Know the difference between covered and non-covered symptoms
Sometimes your doctor orders diagnostic tests without knowing the patient's exact diagnosis--after all, that's what diagnostic tests are for. But many payors and carriers won't reimburse you for costs associated with diagnostic tests for vague symptoms. Here's what to do.
The challenge: You're technically not supposed to bill for the diagnosis that the laboratory gives you after the test comes back because you're supposed to bill the diagnosis that justified the test originally, explains consultant Maxine Lewis with Medical Coding Reimbursement Management in Cincinnati. But many practices do bill for the diagnosis the laboratory provides because that's more likely to get paid.
The answer: Code the symptoms that the patient's having, advises Linda Parks, an independent coding consultant in Marietta, GA. If you code them completely and carefully, you should get paid.
Be careful: Some symptoms may be covered, but others may not, Parks adds. For example, Medicare will cover a chest X-ray for shortness of breath, but not for abdomen pain. "You can't make up a symptom," Parks cautions. But if a patient really has both shortness of breath and abdomen pain, you should list shortness of breath as the primary diagnosis.

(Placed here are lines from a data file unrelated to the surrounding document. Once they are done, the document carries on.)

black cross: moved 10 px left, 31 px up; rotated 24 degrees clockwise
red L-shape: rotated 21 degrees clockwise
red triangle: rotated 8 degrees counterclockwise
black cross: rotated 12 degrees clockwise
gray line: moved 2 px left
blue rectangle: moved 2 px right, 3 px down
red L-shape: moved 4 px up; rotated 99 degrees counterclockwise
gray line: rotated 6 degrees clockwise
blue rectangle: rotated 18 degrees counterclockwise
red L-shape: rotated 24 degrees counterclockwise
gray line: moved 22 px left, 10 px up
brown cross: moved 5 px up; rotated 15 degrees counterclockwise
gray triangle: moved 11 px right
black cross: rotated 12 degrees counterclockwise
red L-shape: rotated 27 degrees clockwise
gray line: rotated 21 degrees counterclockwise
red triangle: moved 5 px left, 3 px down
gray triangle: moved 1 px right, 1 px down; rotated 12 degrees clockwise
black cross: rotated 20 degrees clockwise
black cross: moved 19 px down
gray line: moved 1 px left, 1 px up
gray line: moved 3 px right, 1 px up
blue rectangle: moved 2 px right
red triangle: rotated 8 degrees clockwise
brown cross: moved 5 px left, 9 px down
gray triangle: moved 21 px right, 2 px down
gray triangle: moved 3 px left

Find out more: For Medicare, you can check your carrier's Local Coverage Determination (LCD) to find out which symptoms and diagnoses are covered for each diagnostic test, notes Lewis. Ask your laboratory for a list of covered symptoms for tests it provides. Some laboratories may send you a booklet listing which diagnoses each payor covers for a particular test.
Another tip: Make the patient sign an Advanced Beneficiary Notification (ABN) for the test, advises Parks. Explain that Medicare may not pay for the test, and the patient may be financially liable if the claim is denied.
Appeal: If your payor does deny claims for collecting samples or interpreting results, you should appeal and try to figure out your insurer's guidelines for tests, says Lewis. With non-Medicare carriers, you may need to use "trial and error" to figure out which symptoms are acceptable to cover a test because the payors play their cards close to their chests.